Le più grandi società mondiali di prodotti software, tra cui Microsoft, Adobe, Oracle, Cisco, SAP, IBM, SSA, etc., hanno stabilito centri di sviluppo in India.
Questi numeri danno la misura dell’impressionante livello di competitività che ha raggiunto a livello mondiale l’India nel settore dell’information technology. Tale fenomeno non è frutto della sola imprenditoria privata, bensì il risultato di una serie di scelte strategiche del governo indiano. A testimonianza si possono citare la presenza di un ministero specificamente dedicato alla gestione dell’IT e delle Telecomunicazioni, l’istituzione di facilitazioni fiscali specifiche per l’IT, lo stanziamento, a favore di spese nell’IT, di 1-3 punti percentuali del bilancio statale.

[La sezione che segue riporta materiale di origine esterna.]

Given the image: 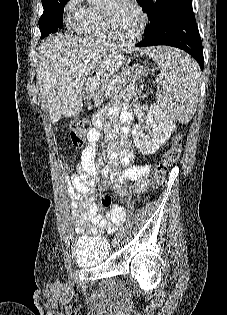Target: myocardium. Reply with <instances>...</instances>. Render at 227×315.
<instances>
[{
    "instance_id": "obj_1",
    "label": "myocardium",
    "mask_w": 227,
    "mask_h": 315,
    "mask_svg": "<svg viewBox=\"0 0 227 315\" xmlns=\"http://www.w3.org/2000/svg\"><path fill=\"white\" fill-rule=\"evenodd\" d=\"M123 1L130 4L136 10V12L138 13V15L140 17L141 22H140V26H139V29L136 32V34H134L131 37H122V36L118 35L112 27L109 14L105 10L101 9L103 25H104L108 35L112 39H115V40H118L121 42H126V43H134L142 37V35H143V33L147 27V24H148V16L145 13V11L143 10V8L136 2V0H123Z\"/></svg>"
}]
</instances>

In conclusione, quindi, il settore dell’Information Technology in India è estremamente avanzato, con una marcata vocazione all’esportazione e rappresenta per il paese uno dei principali ambiti di investimento e sviluppo.
Linee di sviluppo
Le aspettative di sviluppo per il settore dell’Information Technology prevedono:
un fatturato di 57 miliardi di dollari nel 2008 pari al 7% del Prodotto Interno Lordo del paese, con 4 milioni di persone occupate nel settore
spostamento del focus dai settori Banking, Manufacturing, Retail & Distribution, verso applicazioni web based, data warehousing e data mining
spostamento dai servizi a basso valore aggiunto (quali outsourcing dello sviluppo e della manutenzione dei codici) ad attività ad alto
valore aggiunto (quali servizi di consulenza, gestione di pacchetti software, system integration, network management, R&D)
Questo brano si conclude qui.